Recent data on South Africa's residential mortgage market paints a bleak picture of the housing market. But beneath the concern, there are indications that a turnaround may be in sight.
FNB’s latest Mortgage Barometer indicates that the number of residential transactions fell by 4.8% year-on-year in the twelve months to the end of October 2016. Properties purchased through bonds – the standard vehicle for most buyers especially those in the middle sections of the market – were particularly hard hit, declining by 8.4%.
(To make these calculations, FNB’s team uses data on transactions valued at under R10m and registered by “natural persons”, the vast majority of these being residential purchases.)
Decline in residential market
Growth in the value of transfers has also been modest, coming in at 2.1% over this period.
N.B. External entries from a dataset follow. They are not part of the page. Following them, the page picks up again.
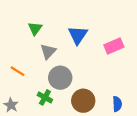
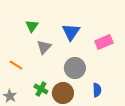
gray circle: (60, 78) -> (75, 68), moved
brown circle: (83, 101) -> (63, 93), moved
blue semicircle: (117, 104) -> (97, 90), moved

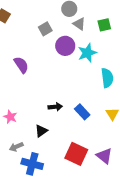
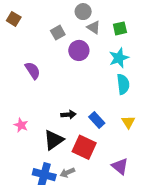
cyan star: (87, 53) -> (119, 58), moved
black triangle: (41, 131) -> (54, 140), size x1.5
gray arrow: (16, 147) -> (67, 173), moved
red square: (76, 154) -> (84, 147), moved

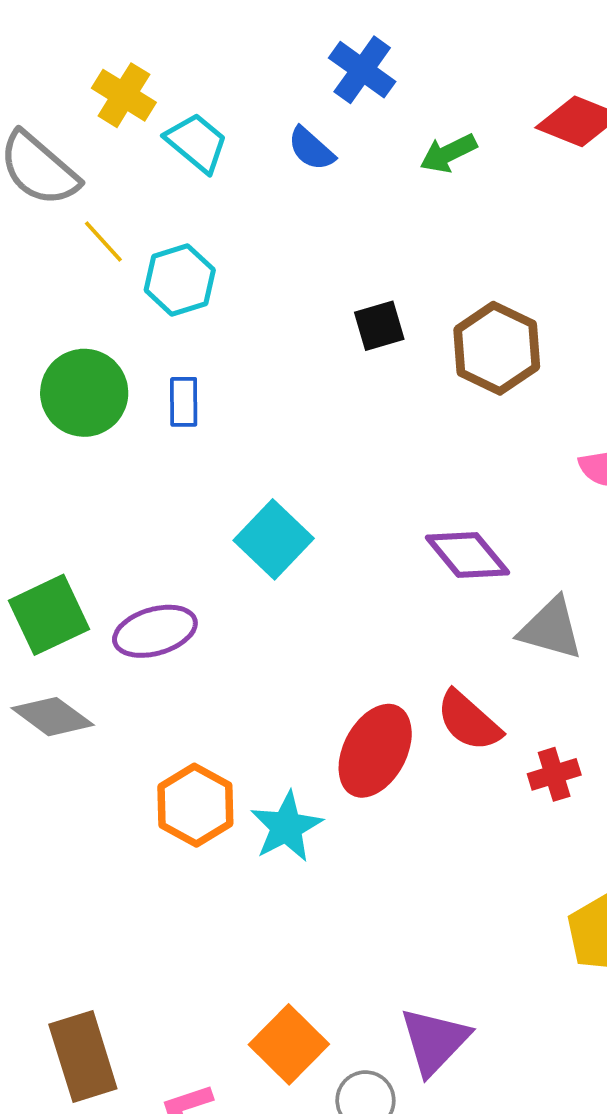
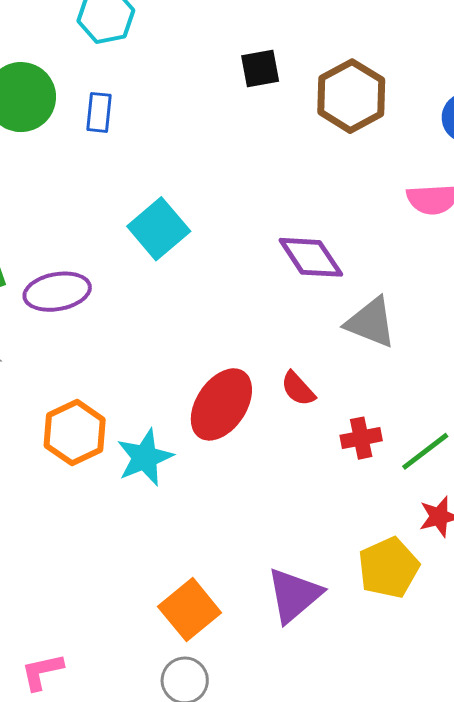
red semicircle: (469, 721) -> (298, 389), size x0.7
purple triangle: (435, 1041) -> (294, 595), moved
orange square: (289, 1044) -> (190, 610), moved

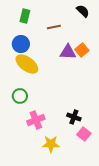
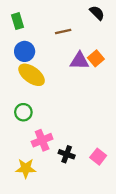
green rectangle: (25, 16) -> (18, 21), moved, turned -32
black cross: (74, 117) -> (67, 154), moved
yellow star: (51, 144) -> (26, 168), moved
This is well below South Africa’s inflation rate for 2016, 6.8%. In real terms, the residential market has declined.
Again, the bonded market was hardest hit, registering a nominal decline of 5.5%, with the real decline being even more severe.
Non-bonded transfers were less affected. These are primarily cash transactions, and would tend to represent transactions by people using savings or windfalls, or those wealthy enough to have large sums of cash on hand.
Overall tough economic conditions
The slowdown in the market reflects the overall tough economic conditions – they also match the experience of our agents. With the economy producing no more than nominal growth, stubborn unemployment and food prices spiked by the drought, as well as modestly elevated interest rates, home sales are fetching less than they otherwise would. Potential first-time buyers are reluctant to risk a commitment.
Fortunately, there are indications that relief is coming. Economic projections for the coming year suggest better growth and lower inflation (not least because the drought appears to be breaking). In time, this promises more money and greater confidence in the property sector.